Законное время прошло, и он, даже не постучавшись, с криком ворвался на этот бренный свет. Родители не замедлили отомстить ему за это вторжение и с помощью рыжего еврея окорнали его на небольшой кусок, уменьшив его тем самым на некоторую часть его первоначального состояния.
В каморке было грязно и тесно, обрывки материи валялись вокруг, в узкое окошко светило солнце, а мальчишка болтал руками и ногами и кричал так, как будто ему отрезали не то, что полагается, а голову или руки.
Семи лет Урио Футерфас занял на столе своего отца раз навсегда установленные место и положение. Босые ноги, продетые крест-накрест, одна на другую, подпирали туловище, согнутое полукругом.
Все было, как каменное. И только рыжая голова вертелась во все стороны, как флюгер.
Отец Урио Футерфаса при всей своей беззаботности был отличный портной. Из его рук выходили такие брюки, пиджаки и фраки, что, казалось, стоит лишь приглядеться немного — и все они станут ходить, лежать и садиться, ничем не отличаясь от тех, кому они предназначены.
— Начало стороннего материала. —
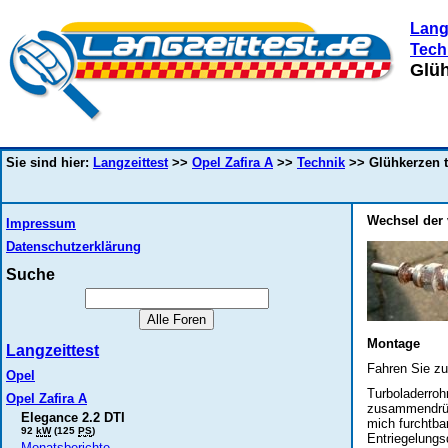
Lang
Tech
Glü
Sie sind hier:
Langzeittest
>>
Opel Zafira A
>>
Technik
>> Glühkerzen 
Wechsel der 
Impressum
Datenschutzerklärung
Suche
Montage
Langzeittest
Fahren Sie zu
Opel
Turboladerroh
Opel Zafira A
zusammendrück
Elegance 2.2 DTI
mich furchtba
92
kW
(125
PS
)
Entriegelungs
Monatsberichte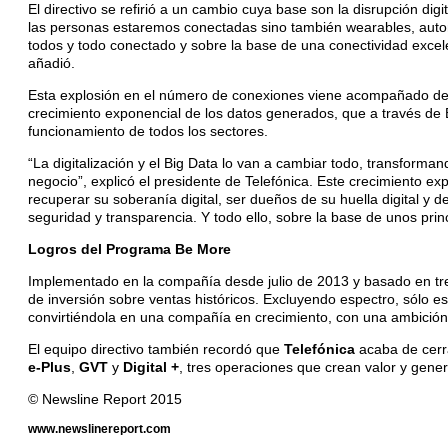
El directivo se refirió a un cambio cuya base son la disrupción dig
las personas estaremos conectadas sino también wearables, autom
todos y todo conectado y sobre la base de una conectividad excelent
añadió.
Esta explosión en el número de conexiones viene acompañado de un
crecimiento exponencial de los datos generados, que a través de B
funcionamiento de todos los sectores.
“La digitalización y el Big Data lo van a cambiar todo, transforma
negocio”, explicó el presidente de Telefónica. Este crecimiento ex
recuperar su soberanía digital, ser dueños de su huella digital y
seguridad y transparencia. Y todo ello, sobre la base de unos prin
Logros del Programa Be More
Implementado en la compañía desde julio de 2013 y basado en tres
de inversión sobre ventas históricos. Excluyendo espectro, sólo e
convirtiéndola en una compañía en crecimiento, con una ambición
El equipo directivo también recordó que
Telefónica
acaba de cerr
e-Plus
,
GVT
y
Digital +
, tres operaciones que crean valor y gene
© Newsline Report 2015
www.newslinereport.com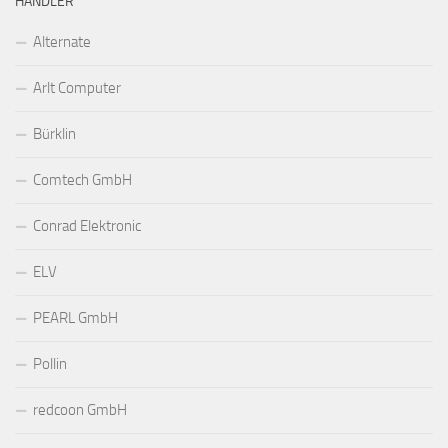
HÄNDLER
Alternate
Arlt Computer
Bürklin
Comtech GmbH
Conrad Elektronic
ELV
PEARL GmbH
Pollin
redcoon GmbH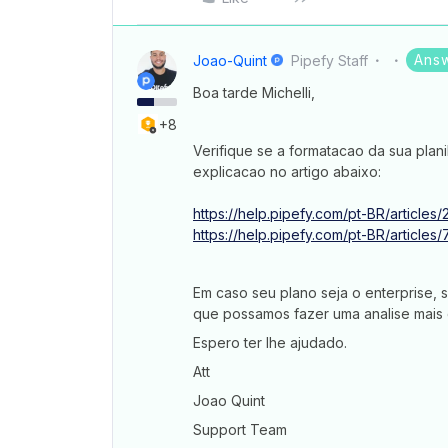
Ans
Joao-Quint
Pipefy Staff
Boa tarde Michelli,
+8
Verifique se a formatacao da sua plan
explicacao no artigo abaixo:
https://help.pipefy.com/pt-BR/articl
https://help.pipefy.com/pt-BR/artic
Em caso seu plano seja o enterprise,
que possamos fazer uma analise mais 
Espero ter lhe ajudado.
Att
Joao Quint
Support Team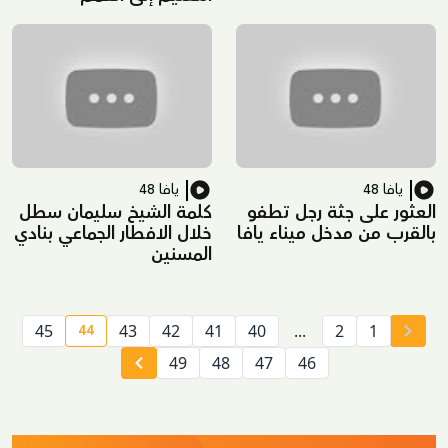
يافا 48
يافا 48
العثور على جثة رجل تطفو
كلمة الشيخ سليمان سطل
بالقرب من مدخل ميناء يافا
خلال الافطار الجماعي بنادي
المسنين
44
45
43
42
41
40
...
2
1
 page number
49
48
47
46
Все шло своим порядком — брюки, фраки и пиджаки оставались верны своему назначению, покамест в каморку Футерфасов не вошел однажды чисто одетый высокий человек.
Он снял шляпу и сказал с вежливостью:
— Это который из вас портной Футерфас?
— Здесь, с позволения сказать, два Футерфаса, — сказал старик, откусывая нитку, — и оба портные. Если ж вам угодно заказать костюм, то это сделает вам старый Футерфас бесподобно.